Been hacking on this for a while and I’m starting to wonder if I’m just reinventing a wheel someone smarter already finished. Hoping one of you has been down this road.
The dream is one local dashboard sitting in front of every model I have access to, smart enough to figure out itself which ones to use. I type one short sentence, not a thousand-word system prompt, and it actually gets me. Picks the right combo of engines, runs them in parallel where it makes sense, stitches the output back together, and does it fast enough that I don’t lose my train of thought.
The thing that keeps breaking down for me is real orchestration. Not “call this API then that API,” but actually chaining things across a local LLM, a frontier API, ComfyUI, a voice clone, a video generator, a lipsync model, and having the system handle the whole pipeline.
Concrete example: I want to type one line asking for a short clip of a specific character speaking in their recognisable voice, and have the thing produce script, voice, face, lipsync and final render without me babysitting it.

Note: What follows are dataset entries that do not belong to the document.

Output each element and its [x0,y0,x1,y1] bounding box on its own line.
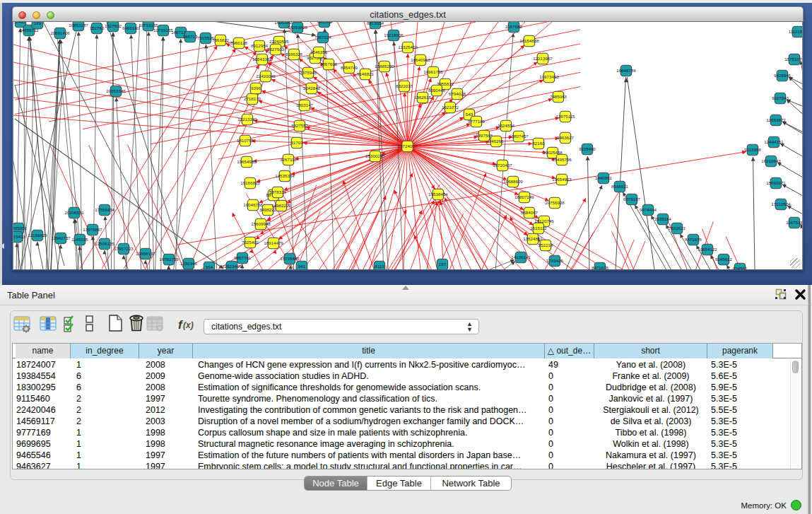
svg-text:8960128: 8960128 [230,40,248,45]
svg-text:14136141: 14136141 [511,255,531,259]
svg-text:1615112: 1615112 [530,226,547,230]
svg-text:8327552: 8327552 [291,123,309,128]
svg-text:549: 549 [466,112,473,117]
svg-text:8990448: 8990448 [428,88,446,93]
svg-text:16543362: 16543362 [252,57,272,62]
svg-text:16914479: 16914479 [264,240,283,245]
svg-text:(x): (x) [183,320,194,330]
svg-text:2405: 2405 [16,22,25,24]
svg-text:954: 954 [206,264,213,269]
svg-text:11121514: 11121514 [789,29,803,34]
svg-text:8471676: 8471676 [592,265,609,270]
svg-text:2935114: 2935114 [654,216,671,221]
svg-text:15716485: 15716485 [280,256,300,261]
svg-text:19166825: 19166825 [240,180,260,185]
svg-text:10853287: 10853287 [69,23,88,28]
svg-text:1733426: 1733426 [546,258,564,263]
svg-text:16210643: 16210643 [761,158,781,163]
svg-text:9215958: 9215958 [744,147,762,152]
svg-text:3624554: 3624554 [498,123,515,128]
svg-text:9146821: 9146821 [357,71,375,76]
svg-text:1292346: 1292346 [180,261,198,266]
svg-text:7357224: 7357224 [314,35,332,40]
svg-text:9227343: 9227343 [772,95,789,100]
svg-text:13495756: 13495756 [552,157,572,162]
svg-text:13975867: 13975867 [83,227,102,232]
svg-text:941: 941 [298,264,306,269]
svg-text:8471676: 8471676 [685,237,702,242]
svg-text:18807249: 18807249 [514,194,534,199]
svg-text:13325419: 13325419 [398,45,418,49]
svg-text:1435001: 1435001 [13,226,28,230]
svg-text:12213967: 12213967 [533,56,553,61]
svg-text:252214: 252214 [539,243,553,247]
svg-text:15751074: 15751074 [784,57,803,62]
svg-text:1145195: 1145195 [71,237,88,242]
svg-text:6466160: 6466160 [122,25,140,30]
svg-text:31700: 31700 [290,140,303,145]
svg-text:9327503: 9327503 [267,47,285,52]
svg-text:16648784: 16648784 [616,68,636,73]
svg-text:16782759: 16782759 [159,257,179,262]
svg-text:25300295: 25300295 [365,153,385,158]
svg-text:22260535: 22260535 [269,39,289,44]
svg-text:3267110: 3267110 [280,157,297,162]
svg-text:12156829: 12156829 [28,233,47,238]
svg-text:10719155: 10719155 [139,23,158,28]
svg-text:3375945: 3375945 [300,70,317,75]
svg-text:12923466: 12923466 [222,264,242,269]
svg-text:5684067: 5684067 [521,210,539,215]
svg-text:19538454: 19538454 [428,192,448,197]
svg-text:12093872: 12093872 [766,117,786,122]
svg-text:1167533: 1167533 [786,220,803,225]
svg-text:20691406: 20691406 [50,30,70,35]
svg-text:20206531: 20206531 [64,210,84,215]
svg-text:8186328: 8186328 [286,52,303,57]
svg-text:17010504: 17010504 [771,201,791,206]
svg-text:13535364: 13535364 [275,173,295,178]
svg-text:1621072: 1621072 [442,105,459,110]
svg-text:20053346: 20053346 [106,88,126,93]
svg-text:12942737: 12942737 [51,235,71,240]
svg-text:9463627: 9463627 [557,135,575,140]
svg-text:14982220: 14982220 [271,203,291,208]
svg-text:2718170: 2718170 [244,96,261,101]
svg-text:2242848: 2242848 [303,86,321,90]
svg-text:19218506: 19218506 [384,33,404,37]
svg-text:166713: 166713 [183,34,198,39]
svg-text:9396: 9396 [251,86,261,90]
svg-text:18640910: 18640910 [411,57,430,62]
svg-text:15885280: 15885280 [375,64,394,69]
svg-text:18724007: 18724007 [398,144,418,148]
svg-text:13975115: 13975115 [555,114,575,119]
svg-text:8813054: 8813054 [367,22,384,25]
svg-text:1440951: 1440951 [595,175,613,180]
svg-text:9777169: 9777169 [468,119,486,124]
svg-text:16154838: 16154838 [519,38,539,43]
svg-text:169: 169 [34,22,42,25]
svg-text:7632621: 7632621 [669,226,686,230]
svg-text:1527602: 1527602 [105,23,122,28]
svg-text:924561: 924561 [733,266,748,270]
svg-text:20756928: 20756928 [545,200,565,205]
svg-text:12213349: 12213349 [237,117,257,122]
svg-text:62160: 62160 [532,141,545,146]
svg-text:16053809: 16053809 [288,25,307,30]
svg-text:10807457: 10807457 [509,134,529,139]
svg-text:10719155: 10719155 [153,28,173,33]
svg-text:746266: 746266 [489,139,504,144]
svg-text:8938921: 8938921 [611,184,629,189]
svg-text:10654122: 10654122 [698,247,717,252]
svg-text:10973493: 10973493 [539,74,559,79]
svg-text:9329946: 9329946 [774,73,792,78]
svg-text:152760: 152760 [90,25,105,30]
svg-text:3915413: 3915413 [13,234,26,239]
svg-text:8912954: 8912954 [251,43,269,48]
svg-text:8113: 8113 [375,264,384,269]
svg-text:9245612: 9245612 [715,257,733,262]
svg-text:6794028: 6794028 [449,91,466,96]
svg-text:7663822: 7663822 [212,37,230,42]
svg-text:15720407: 15720407 [493,163,512,168]
svg-text:16961758: 16961758 [423,69,443,74]
svg-text:167: 167 [439,262,447,267]
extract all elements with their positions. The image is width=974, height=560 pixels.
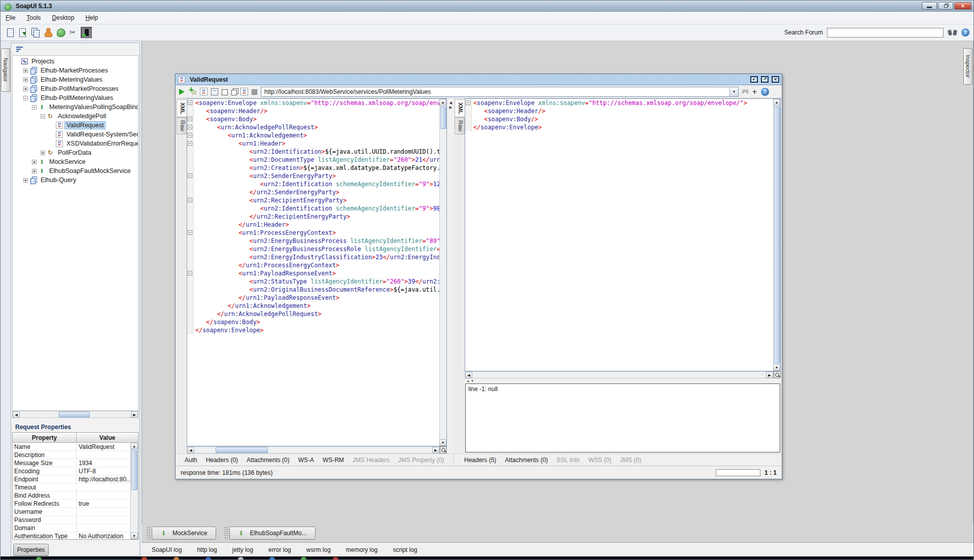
expand-icon[interactable]: + bbox=[23, 78, 28, 82]
preferences-icon[interactable] bbox=[68, 27, 79, 38]
help-icon[interactable]: ? bbox=[961, 28, 969, 37]
recreate-request-icon[interactable] bbox=[200, 88, 207, 95]
scrollbar-thumb[interactable] bbox=[440, 107, 446, 129]
fold-collapse-icon[interactable]: - bbox=[466, 100, 470, 105]
minimized-window-button[interactable]: ElhubSoapFaultMo... bbox=[229, 527, 316, 540]
property-row[interactable]: Timeout bbox=[13, 483, 138, 492]
property-row[interactable]: Password bbox=[13, 516, 138, 524]
search-forum-input[interactable] bbox=[827, 28, 944, 38]
tree-item-elhubsoapfaultmockservice[interactable]: +ElhubSoapFaultMockService bbox=[13, 166, 138, 176]
fold-collapse-icon[interactable]: - bbox=[188, 133, 192, 137]
import-project-icon[interactable] bbox=[17, 27, 28, 38]
request-tab-attachments-0[interactable]: Attachments (0) bbox=[247, 457, 290, 464]
request-tab-headers-0[interactable]: Headers (0) bbox=[206, 457, 238, 464]
scroll-left-icon[interactable]: ◀ bbox=[465, 372, 472, 378]
request-horizontal-scrollbar[interactable]: ◀ ▶ bbox=[187, 446, 440, 453]
clone-request-icon[interactable] bbox=[231, 90, 237, 95]
property-row[interactable]: Follow Redirectstrue bbox=[13, 500, 138, 508]
response-horizontal-scrollbar[interactable]: ◀ ▶ bbox=[465, 371, 774, 378]
fold-collapse-icon[interactable]: - bbox=[188, 100, 192, 105]
request-xml-tab[interactable]: XML bbox=[177, 99, 187, 117]
response-tab-headers-5[interactable]: Headers (5) bbox=[464, 457, 496, 464]
collapse-icon[interactable]: - bbox=[41, 114, 45, 119]
taskbar-icon[interactable] bbox=[269, 557, 275, 560]
minimize-button[interactable] bbox=[922, 2, 937, 10]
scroll-down-icon[interactable]: ▼ bbox=[130, 533, 138, 539]
forum-icon[interactable] bbox=[43, 27, 54, 38]
scroll-down-icon[interactable]: ▼ bbox=[773, 364, 780, 371]
sort-icon[interactable] bbox=[16, 47, 23, 52]
scroll-right-icon[interactable]: ▶ bbox=[432, 447, 439, 453]
tree-item-pollfordata[interactable]: +PollForData bbox=[13, 148, 138, 157]
menu-desktop[interactable]: Desktop bbox=[52, 14, 74, 21]
properties-vertical-scrollbar[interactable]: ▲ ▼ bbox=[130, 443, 138, 539]
drag-grip-icon[interactable] bbox=[147, 527, 150, 540]
log-splitter[interactable]: ▲ ▼ bbox=[465, 378, 781, 383]
request-tab-ws-a[interactable]: WS-A bbox=[298, 457, 314, 464]
response-vertical-scrollbar[interactable]: ▲ ▼ bbox=[773, 99, 780, 371]
add-to-testcase-icon[interactable] bbox=[188, 88, 196, 96]
taskbar-icon[interactable] bbox=[301, 557, 306, 560]
collapse-up-icon[interactable]: ▲ bbox=[467, 379, 470, 382]
request-vertical-scrollbar[interactable]: ▲ ▼ bbox=[439, 99, 446, 446]
collapse-left-icon[interactable]: ◀ bbox=[449, 101, 452, 105]
property-row[interactable]: Authentication TypeNo Authorization bbox=[13, 532, 138, 540]
save-all-icon[interactable] bbox=[30, 27, 41, 38]
request-tab-auth[interactable]: Auth bbox=[185, 457, 197, 464]
property-row[interactable]: Description bbox=[13, 451, 138, 459]
scrollbar-thumb[interactable] bbox=[131, 450, 137, 490]
tree-item-meteringvaluespollingsoapbinding[interactable]: -MeteringValuesPollingSoapBinding bbox=[13, 102, 138, 112]
restore-button[interactable] bbox=[938, 2, 953, 10]
taskbar-icon[interactable] bbox=[36, 557, 42, 560]
taskbar-icon[interactable] bbox=[238, 557, 244, 560]
tree-item-mockservice[interactable]: +MockService bbox=[13, 157, 138, 166]
create-empty-request-icon[interactable] bbox=[211, 88, 218, 95]
property-row[interactable]: Domain bbox=[13, 524, 138, 532]
collapse-icon[interactable]: - bbox=[23, 96, 28, 100]
request-window-titlebar[interactable]: ValidRequest ↙ ↗ × bbox=[176, 74, 782, 85]
log-tab-jetty-log[interactable]: jetty log bbox=[232, 546, 253, 553]
log-tab-http-log[interactable]: http log bbox=[197, 546, 217, 553]
tree-item-validrequest[interactable]: ValidRequest bbox=[13, 121, 138, 130]
tree-horizontal-scrollbar[interactable]: ◀ ▶ bbox=[12, 411, 138, 418]
property-row[interactable]: Message Size1934 bbox=[13, 459, 138, 467]
scroll-up-icon[interactable]: ▲ bbox=[130, 443, 138, 449]
taskbar-icon[interactable] bbox=[173, 557, 179, 560]
response-xml-tab[interactable]: XML bbox=[455, 99, 465, 117]
taskbar-icon[interactable] bbox=[142, 557, 147, 560]
endpoint-combo[interactable]: http://localhost:8083/WebService/service… bbox=[261, 87, 739, 97]
expand-icon[interactable]: + bbox=[23, 68, 28, 73]
log-tab-soapui-log[interactable]: SoapUI log bbox=[152, 546, 182, 553]
tree-item-xsdvalidationerrorrequest[interactable]: XSDValidationErrorRequest bbox=[13, 139, 138, 148]
request-raw-tab[interactable]: Raw bbox=[177, 117, 187, 134]
expand-icon[interactable]: + bbox=[23, 178, 28, 183]
fold-collapse-icon[interactable]: - bbox=[188, 125, 192, 129]
property-row[interactable]: EncodingUTF-8 bbox=[13, 467, 138, 475]
close-button[interactable]: × bbox=[954, 2, 971, 10]
collapse-down-icon[interactable]: ▼ bbox=[471, 379, 474, 382]
tree-item-acknowledgepoll[interactable]: -AcknowledgePoll bbox=[13, 112, 138, 121]
fold-collapse-icon[interactable]: - bbox=[188, 271, 192, 275]
response-tab-attachments-0[interactable]: Attachments (0) bbox=[505, 457, 548, 464]
property-row[interactable]: Endpointhttp://localhost:80... bbox=[13, 475, 138, 483]
column-header-value[interactable]: Value bbox=[77, 433, 138, 442]
scroll-down-icon[interactable]: ▼ bbox=[439, 439, 446, 446]
request-xml-content[interactable]: -<soapenv:Envelope xmlns:soapenv="http:/… bbox=[187, 99, 439, 446]
property-row[interactable]: NameValidRequest bbox=[13, 443, 138, 451]
magnifier-icon[interactable] bbox=[440, 446, 447, 453]
search-icon[interactable] bbox=[948, 29, 957, 37]
inspector-tab[interactable]: Inspector bbox=[963, 48, 972, 85]
expand-icon[interactable]: + bbox=[23, 87, 28, 91]
taskbar-icon[interactable] bbox=[333, 557, 338, 560]
magnifier-icon[interactable] bbox=[774, 371, 781, 378]
property-row[interactable]: Bind Address bbox=[13, 492, 138, 500]
submit-request-icon[interactable] bbox=[179, 89, 185, 95]
collapse-icon[interactable]: - bbox=[32, 105, 37, 110]
add-endpoint-icon[interactable]: + bbox=[752, 88, 757, 95]
taskbar-icon[interactable] bbox=[205, 557, 211, 560]
fold-collapse-icon[interactable]: - bbox=[188, 173, 192, 178]
log-tab-wsrm-log[interactable]: wsrm log bbox=[306, 546, 331, 553]
soapui-home-icon[interactable] bbox=[55, 27, 66, 38]
tree-item-elhub-query[interactable]: +Elhub-Query bbox=[13, 176, 138, 185]
menu-help[interactable]: Help bbox=[85, 14, 98, 21]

I want output that’s actually shippable. Photos, video, design, documents that don’t scream generated. The bar is “would this pass in a pitch deck or on a client landing page,” not “look mom, AI made it.” That gap is where most of the open source stacks fall apart for me.
I want a context layer that learns me over time so I can stop writing prompt essays. “Make a moody product shot for the new drop” should be enough context. The system should know my brand, my tone, my last twenty references, and the engines I prefer for which job.
I want it uncensored where it matters. Not for anything weird, just because I’m tired of getting a lecture every third reply when I’m trying to write copy or ideate something edgy. At least the freedom of the less filtered chat models out there, preferably better.
Local first wherever the hardware can keep up, cloud APIs only as a fallback when local genuinely can’t match the quality. I’ve got the machine for it.
I’ve already tried wiring this together with open source pieces, a workflow tool in the middle, an LLM proxy, the usual suspects. It works on paper. In practice it’s fragile, the routing between engines is dumb, the chaining never feels seamless, and there’s no quality control between steps so garbage in one stage poisons the next.
So my actual question: does anything like this already exist as a real product or open source project? I keep finding excellent pieces of the puzzle but nobody who’s solved the whole thing in one place. If you’ve built something close, I’d love to hear what stack you landed on and where you hit walls. Honestly even a “yeah this exists, it’s called X” would save me a few months of my life.